I have difficulties when reading book "C++ Primer" on derived class section.
In chapter 15, on OOP, it has a section titled "Conversion to a Reference
is Not the Same as Converting an Object".


"As we've seen, we can pass an object of derived type to a function expecting
a reference to base. We might therefore think that the object is converted.
However, that is not what happens. When we pass an object to a function
expecting a reference, the reference is bound directly to that object.
Although it appears that we are passing an object, the argument is actually a
reference to that object. The object itself is not copied and the conversion
doesn't change the derived-type object in any way. It remains a derived-type
object".


First of all, I am not sure about whether there is a conversion to a reference
or not from the above. (There is a reference conversion, though not change
the derived-type object in any way? This sentence is puzzling me a lot.)


Then, the following section "Using a Derived Object to Initialize or Assign
a Base Object" has:

...
"Because there is a conversion from reference to derived to reference to base,
these copy-control members can be used to initialize or assign a base object
from a derived object:"


This paragraph clearly said there is a reference conversion from derived to
the base. Could you make it clear to me?


Thanks,

[Victor Bazarov]

On 7/16/2015 5:31 PM, fl wrote:
> I have difficulties when reading book "C++ Primer" on derived class section.
> In chapter 15, on OOP, it has a section titled "Conversion to a Reference
> is Not the Same as Converting an Object".
>
>
> "As we've seen, we can pass an object of derived type to a function expecting
> a reference to base. We might therefore think that the object is converted.
> However, that is not what happens. When we pass an object to a function
> expecting a reference, the reference is bound directly to that object.
> Although it appears that we are passing an object, the argument is actually a
> reference to that object. The object itself is not copied and the conversion
> doesn't change the derived-type object in any way. It remains a derived-type
> object".
>
>
> First of all, I am not sure about whether there is a conversion to a reference
> or not from the above. (There is a reference conversion, though not change
> the derived-type object in any way? This sentence is puzzling me a lot.)

A reference to the base class is bound to the area in the object (of the
derived type) that constitutes the base class *subobject*. If you think
of a reference as a kind of a pointer, that pointer points to the
address of the subobject inside that [unchanged] derived class object.

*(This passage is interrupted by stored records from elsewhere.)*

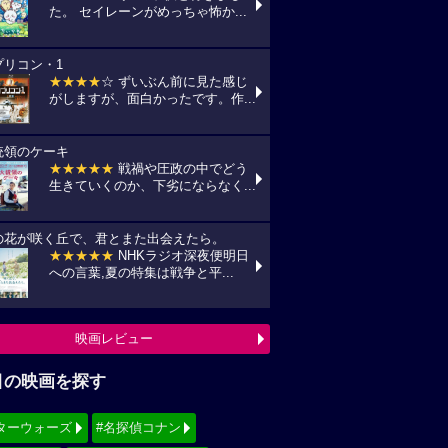
た。 セイレーンがめっちゃ怖か...
プリコン・1
★★★★
☆ ずいぶん前に見た感じ
がしますが、面白かったです。作...
統領のケーキ
★★★★★
戦禍や圧政の中でどう
生きていくのか、下劣にならなく...
の花が咲く丘で、君とまた出会えたら。
★★★★★
NHKラジオ深夜便明日
への言葉,夏の特集は戦争と平...
映画レビュー
目の映画を探す
ターウォーズ
#名探偵コナン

> Then, the following section "Using a Derived Object to Initialize or Assign
> a Base Object" has:
>
> ...
> "Because there is a conversion from reference to derived to reference to base,
> these copy-control members can be used to initialize or assign a base object
> from a derived object:"
>
>
> This paragraph clearly said there is a reference conversion from derived to
> the base. Could you make it clear to me?

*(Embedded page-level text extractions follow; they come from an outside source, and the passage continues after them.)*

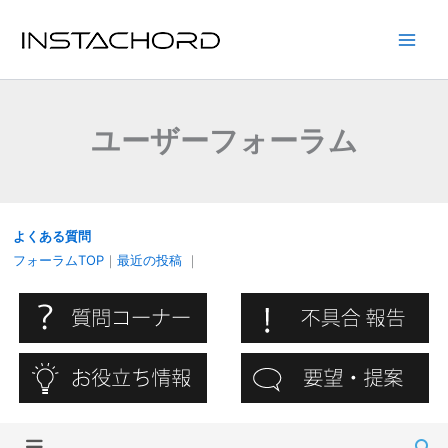
内
容
Main
を
ス
Men
キ
ユーザーフォーラム
ッ
プ
よくある質問
フォーラムTOP
｜
最近の投稿
｜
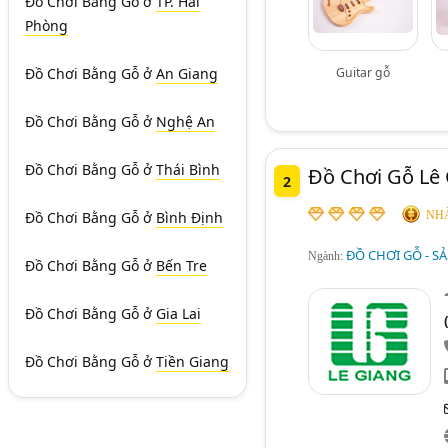
Đồ Chơi Bằng Gỗ
ở
TP. Hải
Phòng
Guitar gỗ
Đồ Chơi Bằng Gỗ
ở
An Giang
Đồ Chơi Bằng Gỗ
ở
Nghệ An
Đồ Chơi Bằng Gỗ
ở
Thái Bình
Đồ Chơi Gỗ Lê 
2
NHÀ
Đồ Chơi Bằng Gỗ
ở
Bình Định
ĐỒ CHƠI GỖ - S
Ngành:
Đồ Chơi Bằng Gỗ
ở
Bến Tre
Đồ Chơi Bằng Gỗ
ở
Gia Lai
Đồ Chơi Bằng Gỗ
ở
Tiền Giang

Derived class object layout:
[ ... [base class object] ... other base classes and data ]
^
+--- the reference to the derived class object refers to the whole

After "conversion" the reference to the base class object is set to
refer to the portion of the object
[ ... [base class object] ... other base classes and data ]
. ^
. +--- the reference to the base class object refers here

To the code the portion of the [unchanged] *derived* class object is not
"visible". When you manipulate the object using the reference to the
*base* class (object), it only affects the area that represents the base
class object (here inside the derived class object).

I am not sure I made it clearer, so ask more questions if necessary.

V
--
I do not respond to top-posted replies, please don't ask

[fl]

Your reply makes it very clear to me now! Great thanks.